Elephant
Cannes 2003 par Lester D. Shapp - La (vraie) Palme d’or
Attention SPOILERS !
Ca fait du bien de voir Gus Van Sant revenir à un cinéma moins commercial. Si A la recherche de Forrester était un film intéressant, on attendait cependant un peu plus du réalisateur de Mala Noche, Drugstore Cowboy ou My Own Private Idaho. On ne peut être déçu cette fois-ci. Le constat est amer et effrayant, la réalisation étonnante (parfaite, selon le jury).
Tout en reprenant un sujet traité sur le mode du documentaire par Michael Moore l’année dernière, Gus Van Sant s’est éloigné du propos tenu par le documentariste. En effet, à la différence de Moore, Van Sant ne cherche pas d’explication. En tout cas, il n’en fournit pas. Il nous livre les faits, bruts et sans enrobage. On y suit des étudiants ordinaires, des lycéens et lycéennes américains qui se cherchent, comme tous les lycéens du monde, vont en cours, font de la photo, conduisent pour remplacer au volant leur père saoul, ont des amis, des petites amies, mangent à la cantine, sont d’une pudeur maladive, aident le bibliothécaire, et meurent au cours du massacre perpétré par des jeunes tout aussi ordinaires qu’eux, mais qui sont fans de jeux vidéo, jouent (mal) la Lettre à Elise ou l’écoutent en critiquant.
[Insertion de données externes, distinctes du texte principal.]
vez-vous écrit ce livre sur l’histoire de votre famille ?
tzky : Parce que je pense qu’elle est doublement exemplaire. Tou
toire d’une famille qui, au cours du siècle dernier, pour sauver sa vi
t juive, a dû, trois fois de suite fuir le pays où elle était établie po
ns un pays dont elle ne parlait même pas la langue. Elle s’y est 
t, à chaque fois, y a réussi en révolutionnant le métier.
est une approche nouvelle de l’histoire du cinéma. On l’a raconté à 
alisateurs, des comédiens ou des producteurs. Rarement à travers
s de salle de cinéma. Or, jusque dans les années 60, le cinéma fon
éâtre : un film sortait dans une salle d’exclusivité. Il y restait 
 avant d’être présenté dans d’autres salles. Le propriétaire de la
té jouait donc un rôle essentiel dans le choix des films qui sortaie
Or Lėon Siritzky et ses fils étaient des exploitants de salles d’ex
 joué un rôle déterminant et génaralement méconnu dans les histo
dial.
Ils n’ont pas de drapeaux nazis tendus sur les murs de leur chambre, n’appartiennent pas à un mouvement d’extrême droite. Ce sont juste des Américains (presque) comme les autres, qui profitent du droit qu’a tout habitant des Etats-Unis de posséder une arme, et l’étendent à celui de l’utiliser pour exprimer leur mal-être d’adolescent.
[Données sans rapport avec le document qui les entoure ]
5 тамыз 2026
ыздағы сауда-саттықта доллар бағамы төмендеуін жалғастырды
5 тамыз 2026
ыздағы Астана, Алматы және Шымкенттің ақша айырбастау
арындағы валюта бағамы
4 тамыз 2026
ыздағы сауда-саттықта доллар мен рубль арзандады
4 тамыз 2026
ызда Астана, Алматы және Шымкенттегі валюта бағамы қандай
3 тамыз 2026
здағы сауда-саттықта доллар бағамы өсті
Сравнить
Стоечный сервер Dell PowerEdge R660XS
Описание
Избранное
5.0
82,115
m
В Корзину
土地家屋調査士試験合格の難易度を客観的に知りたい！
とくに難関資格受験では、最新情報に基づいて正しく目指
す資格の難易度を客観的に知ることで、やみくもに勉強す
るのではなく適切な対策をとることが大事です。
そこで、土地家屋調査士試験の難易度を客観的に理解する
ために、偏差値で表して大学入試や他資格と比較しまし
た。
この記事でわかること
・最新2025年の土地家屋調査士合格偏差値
Filmé sous plusieurs angles qui permettent de voir les situations plusieurs fois, de différents points de vue, Elephant se termine en caméra quasiment subjective, et nous fait vivre le massacre final sans grands effets, un peu comme si nous nous trouvions, à notre tour, devant l’écran de notre télé, à jouer à un jeu vidéo de type Doom. Une scène d’anthologie, à laquelle le décor se prête particulièrement bien.
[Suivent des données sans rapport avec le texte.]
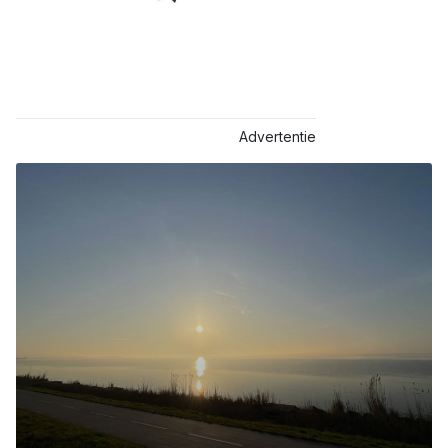
Advertentie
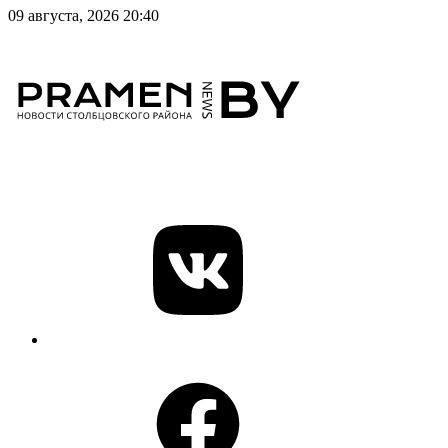
09 августа, 2026 20:40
A voir absolument, sous peine d’avoir manqué l’un des films les plus marquants de l’année. En attendant (qui sait ?) la sortie de Gerry, autre film minimaliste de Van Sant, qui raconte l’histoire de deux hommes perdus dans le désert, dont la sortie n’est pas encore prévue.
Elephant devrait sortir sur les écrans français le 29 octobre 2003.